Japanese Patent Laid-Open No. 5-16496

  However, in the case of anticorrosion by forming a sacrificial anticorrosive metal layer, the surface of the aluminum base material can be protected only by applying the sacrificial anticorrosive metal layer by thermal spraying at the lower header tube or the lower part of the heat transfer tube. In many cases, the metal layer was consumed so rapidly that it could not fully perform its function. Moreover, in the corrosion protection by thermal spraying, there is a problem that the weld joint is insufficiently sprayed or the sacrificial corrosion-resistant metal layer contains defects and corrodes.
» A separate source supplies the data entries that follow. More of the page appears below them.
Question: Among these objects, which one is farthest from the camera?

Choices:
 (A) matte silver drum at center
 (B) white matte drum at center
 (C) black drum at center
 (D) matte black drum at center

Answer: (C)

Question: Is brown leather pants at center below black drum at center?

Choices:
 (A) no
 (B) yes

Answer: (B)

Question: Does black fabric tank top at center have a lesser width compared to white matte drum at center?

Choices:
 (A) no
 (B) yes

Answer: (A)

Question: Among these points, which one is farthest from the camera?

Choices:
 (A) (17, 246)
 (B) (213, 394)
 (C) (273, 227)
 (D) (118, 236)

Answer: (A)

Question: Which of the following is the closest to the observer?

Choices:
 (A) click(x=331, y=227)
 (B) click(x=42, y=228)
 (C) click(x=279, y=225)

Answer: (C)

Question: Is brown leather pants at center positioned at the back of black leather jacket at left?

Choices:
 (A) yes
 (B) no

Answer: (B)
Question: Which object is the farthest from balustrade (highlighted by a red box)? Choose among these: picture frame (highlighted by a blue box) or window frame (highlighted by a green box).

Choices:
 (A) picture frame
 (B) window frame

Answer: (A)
Furthermore, when using a material in which a sacrificial anticorrosive metal layer is formed of a clad, it is necessary to remove the sacrificial anticorrosive metal layer at the welded joint between the heat transfer tube and the header tube, and thus a separate anticorrosion treatment is required.
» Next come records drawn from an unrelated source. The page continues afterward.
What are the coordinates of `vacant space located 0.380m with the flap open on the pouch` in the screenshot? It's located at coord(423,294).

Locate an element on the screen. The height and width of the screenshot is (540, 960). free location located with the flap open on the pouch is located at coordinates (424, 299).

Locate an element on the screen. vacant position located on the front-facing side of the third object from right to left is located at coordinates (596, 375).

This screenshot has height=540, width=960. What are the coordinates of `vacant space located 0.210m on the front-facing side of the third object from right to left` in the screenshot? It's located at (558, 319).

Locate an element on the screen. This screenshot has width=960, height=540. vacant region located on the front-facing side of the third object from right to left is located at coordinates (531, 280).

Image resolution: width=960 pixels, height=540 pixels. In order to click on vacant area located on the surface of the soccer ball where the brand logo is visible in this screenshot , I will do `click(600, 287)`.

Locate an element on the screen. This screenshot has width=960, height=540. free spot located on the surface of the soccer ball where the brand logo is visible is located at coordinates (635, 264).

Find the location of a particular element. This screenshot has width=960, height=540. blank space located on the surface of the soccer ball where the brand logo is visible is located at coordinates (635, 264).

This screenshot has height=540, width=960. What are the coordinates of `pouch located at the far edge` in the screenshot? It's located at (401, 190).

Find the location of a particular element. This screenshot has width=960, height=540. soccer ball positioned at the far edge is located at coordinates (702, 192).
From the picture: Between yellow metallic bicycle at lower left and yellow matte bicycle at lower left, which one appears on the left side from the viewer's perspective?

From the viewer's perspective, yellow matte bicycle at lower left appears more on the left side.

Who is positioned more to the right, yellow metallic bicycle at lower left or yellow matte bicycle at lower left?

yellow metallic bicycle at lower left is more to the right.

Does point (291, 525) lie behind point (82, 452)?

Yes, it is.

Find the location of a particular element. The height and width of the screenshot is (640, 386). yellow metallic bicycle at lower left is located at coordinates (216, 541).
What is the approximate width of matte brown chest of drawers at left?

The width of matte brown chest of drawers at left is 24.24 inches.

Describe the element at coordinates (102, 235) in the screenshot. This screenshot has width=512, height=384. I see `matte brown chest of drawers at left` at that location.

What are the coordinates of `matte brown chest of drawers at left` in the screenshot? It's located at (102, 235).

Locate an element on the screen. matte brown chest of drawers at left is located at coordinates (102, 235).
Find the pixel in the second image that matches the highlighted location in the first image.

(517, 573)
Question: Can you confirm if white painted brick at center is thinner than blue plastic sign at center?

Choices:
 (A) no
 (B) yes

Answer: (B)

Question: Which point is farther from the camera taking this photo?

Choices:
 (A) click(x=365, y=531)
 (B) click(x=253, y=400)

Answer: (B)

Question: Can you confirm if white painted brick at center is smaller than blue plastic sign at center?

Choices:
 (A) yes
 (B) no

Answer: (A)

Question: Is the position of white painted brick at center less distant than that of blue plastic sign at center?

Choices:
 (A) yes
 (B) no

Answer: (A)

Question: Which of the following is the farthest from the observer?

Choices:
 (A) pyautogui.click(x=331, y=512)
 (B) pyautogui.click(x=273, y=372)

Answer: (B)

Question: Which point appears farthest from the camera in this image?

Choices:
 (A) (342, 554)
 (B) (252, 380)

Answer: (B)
  Although it is possible to form anti-corrosion coating such as tar epoxy paint, at the lower header and the lower part of the heat transfer tube (especially near the welded joint between the heat transfer tube and the lower header tube) Since there is a problem that the anticorrosion paint freezes and peels due to the thermal cycle by repeating with normal temperature, there are few practical examples.
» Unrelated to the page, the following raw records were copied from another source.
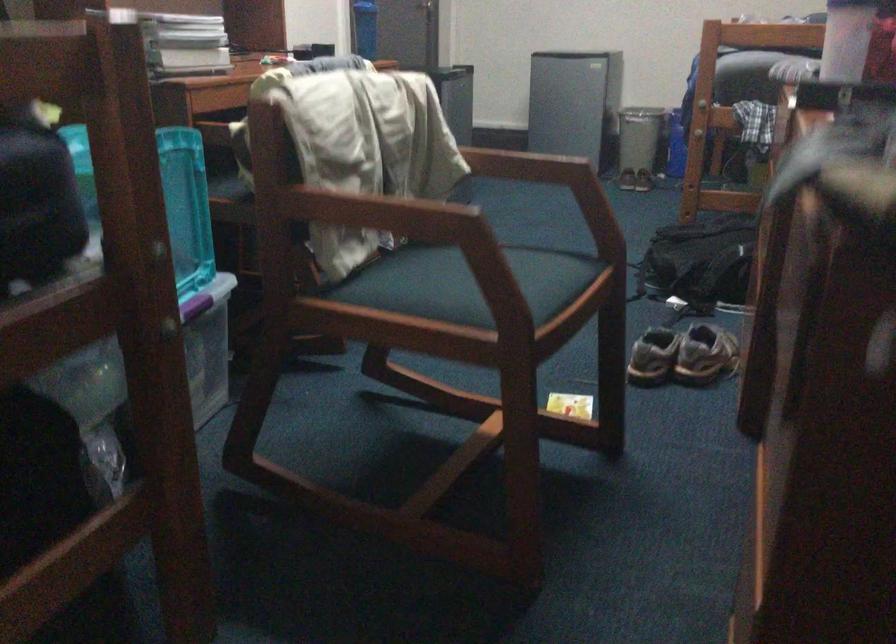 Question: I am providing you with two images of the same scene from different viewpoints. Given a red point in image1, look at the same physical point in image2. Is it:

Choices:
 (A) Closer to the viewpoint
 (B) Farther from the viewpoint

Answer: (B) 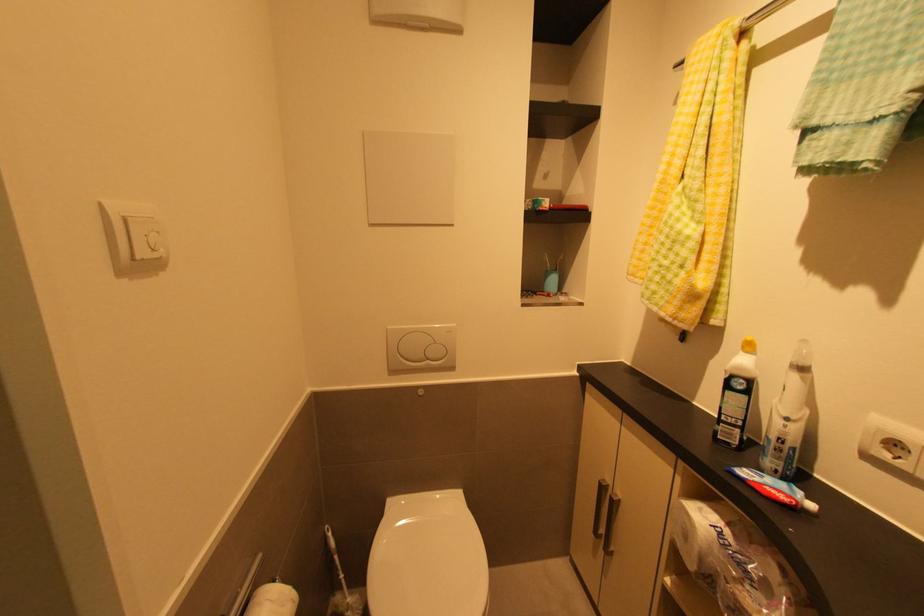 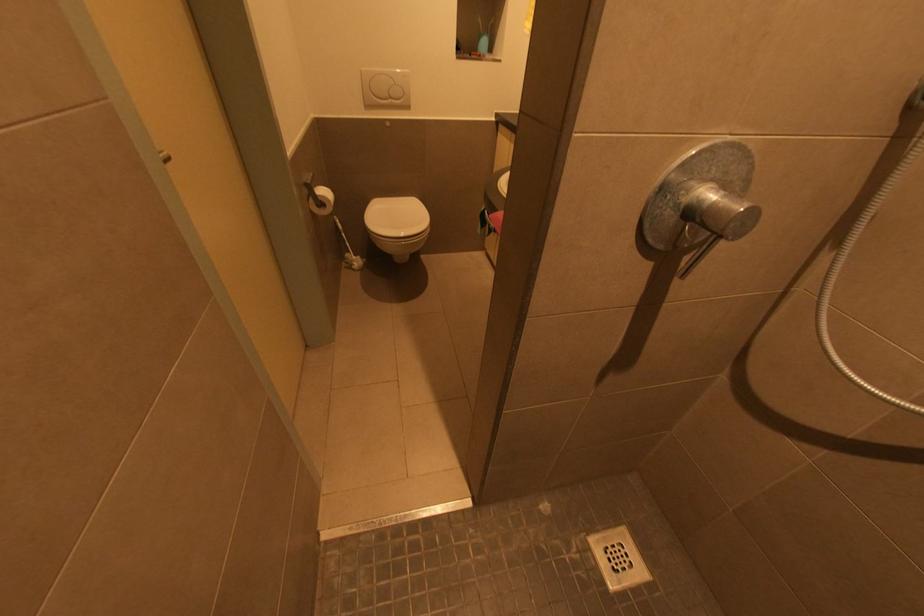 Question: What movement of the cameraman would produce the second image?

Choices:
 (A) Left
 (B) Right
 (C) Forward
 (D) Backward

Answer: (D)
  Further, it is known that when there is a temperature difference between different types of conductors in contact with different types of conductors, a potential difference is generated between the conductors due to the Seebeck effect (thermoelectric effect). Even in the ORV, it is considered that a thermoelectromotive force is generated by the Seebeck effect between the lower header tube or the heat transfer tube (aluminum base material) and the sacrificial anticorrosive metal layer. Since the thermoelectromotive force generated between different types of conductors is small compared to the electromotive force generated in a semiconductor, there has been no example so far. However, a large temperature difference like an ORV occurs in a short distance, and the long-term When placed in the state, it was found that there was an acceleration of corrosion due to thermoelectric power. As described above, the consumption of the sacrificial anticorrosive metal layer in the lower header tube or the heat transfer tube lower part on the LNG introduction side where the tube surface is extremely low is considered to be due to the influence of the thermoelectromotive force.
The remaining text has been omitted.